Once they mixture has formed a sticky dough remove from the
blender and form into cookies. Set to the side.
To create the toppings place the PB and coconut oil in a
small pan and melt slowly. Once smooth and more liquid-y consistency dollop
into each cookie.
Next place cacaco butter into a clean small pan on a low
heat. Melt slowly. The add the maple syrup, coconut milk, cacao and vanilla.
Whisk to combine.
Drizzle a tablespoon of the chocolate on top of each cookie.
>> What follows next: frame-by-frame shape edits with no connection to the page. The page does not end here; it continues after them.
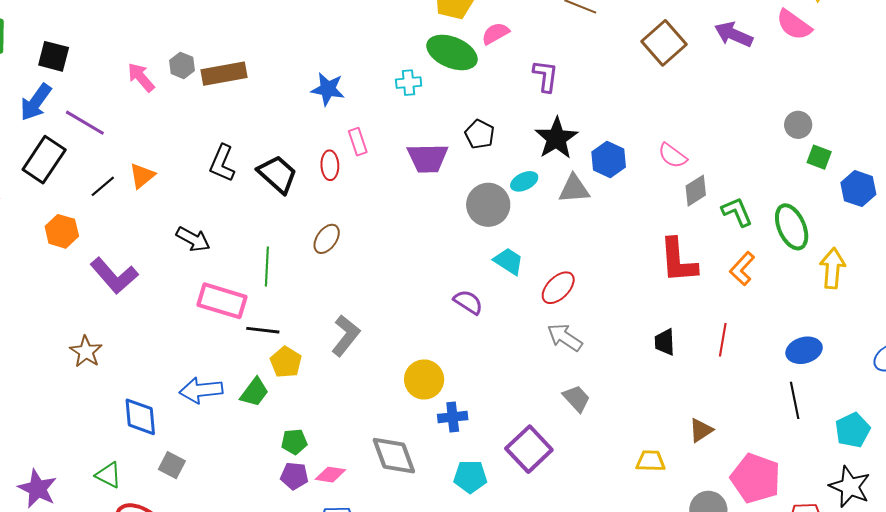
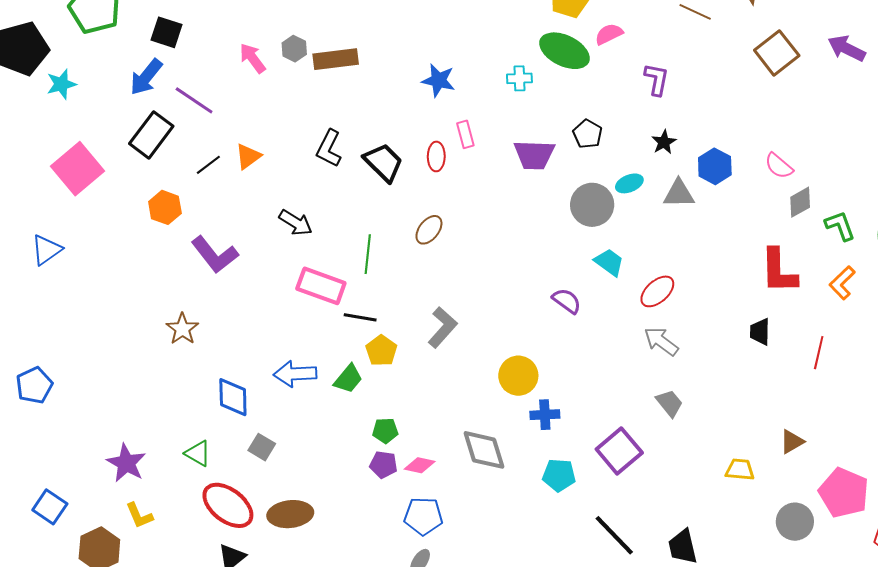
black star: (556, 138) -> (664, 142), size x0.6
black trapezoid: (665, 342) -> (760, 332), moved

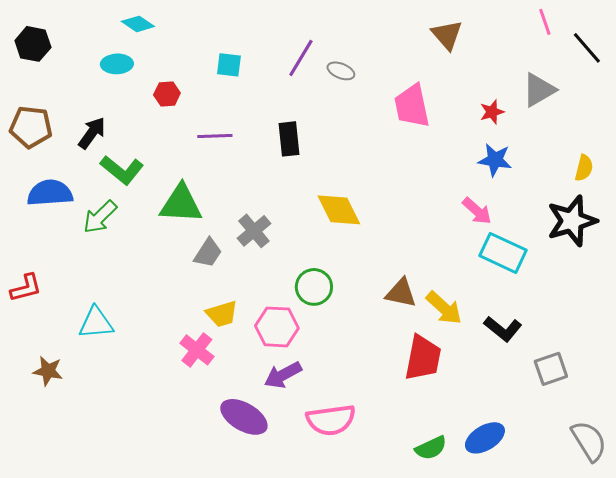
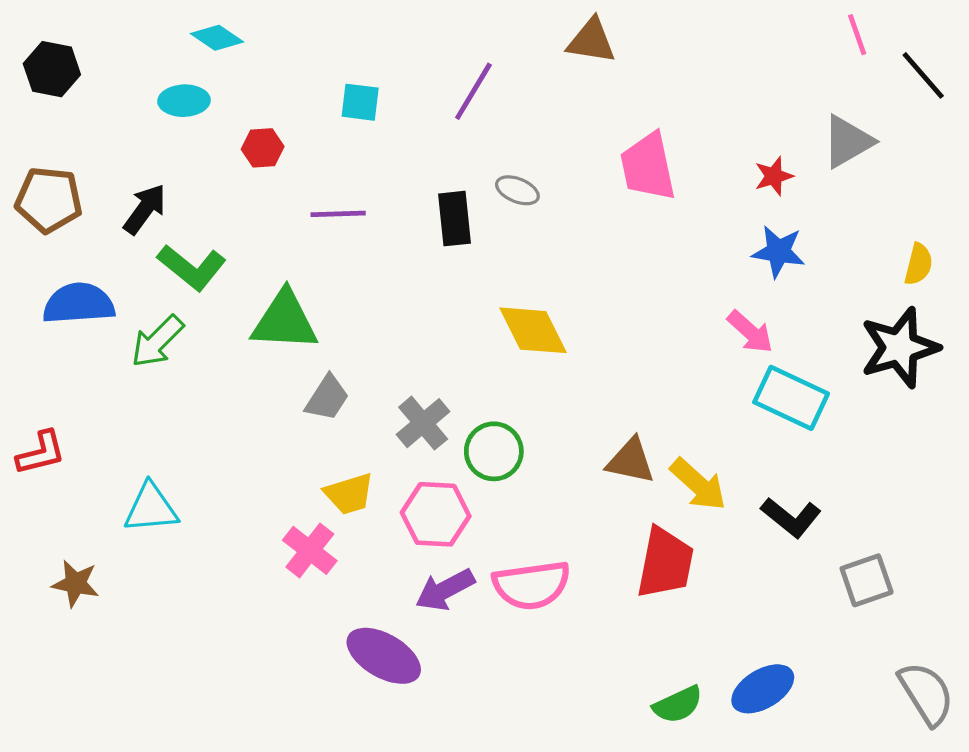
brown triangle: (447, 35) -> (591, 41), moved, turned -40
gray ellipse: (341, 71) -> (517, 190), moved
gray cross: (254, 231) -> (423, 423), moved
pink semicircle: (331, 420) -> (532, 585), moved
Top with any other desired topping, then pop into the
freezer to set.
Tuesday, 19 January 2016
Revolution
I spend a lot of time online. I wish I didn’t – but honestly,
it’s one of my biggest flaws. My phone is always in my hand, or at least within
eyesight. It’s the first thing I check in the morning and more often than not
the last thing I look at before I go to sleep at night. I’d like to say that
that’s because I’m constantly on my phone talking to my many, many friends –
but as amazing as my favourite people are – that would be a lie. Those hours
(yes, probably hours) I spend on my phone each day are actually spent
scrolling, usually through Instagram, and comparing, one of two things: food or
other girls’ bodies. It’s a time when I tear myself apart; why don’t I look
like her? Why am I not her? It’s a time I use to hurt myself. Because maybe if
I beat myself up enough I’ll put my ass into gear and start eating less and working
harder. Maybe.
But then. I’m still not her. A week, a month, 10 years later,
I’m still not her. All this time restricting my diet, doing that extra exercise
in my room, and I’m still here – hating this body. But I cannot find or give
myself the grace to stop; because I’m not worth loving. Because wouldn’t it be
weak? Wouldn’t it be the easy thing to give in? We are so constantly bombarded
with articles, blogs, books… ‘this is
how to lose fat’, ‘a new diet for a better
you’, lose weight, lose fat, lose you. Because you, yes you, surely aren’t enough yet.
But there has to be more. I don’t want to accept feeling
like this anymore. I want to feel me again.
Because how can you love a body that is a product of hate?
Carved, hacked, picked apart. Maybe it scares you to love. Because surely to
love means to accept. The realisation that you are not valued on the definition
of your abs or the number of ribs you can count. That doesn’t work. You know it
will never work.
How about instead we, you, start focusing on being happy: insanely
happy; on setting alight and glowing from your very soul. I think maybe it’s
time to stop acting so small. Your body, it’s all yours and that in itself is pretty amazing, is enough. I refuse to
care anymore about what others may or may not think about it. I love it because
it’s mine. I love it because it
allows me to live out the dreams I’m creating. I’ve got this. And so have you.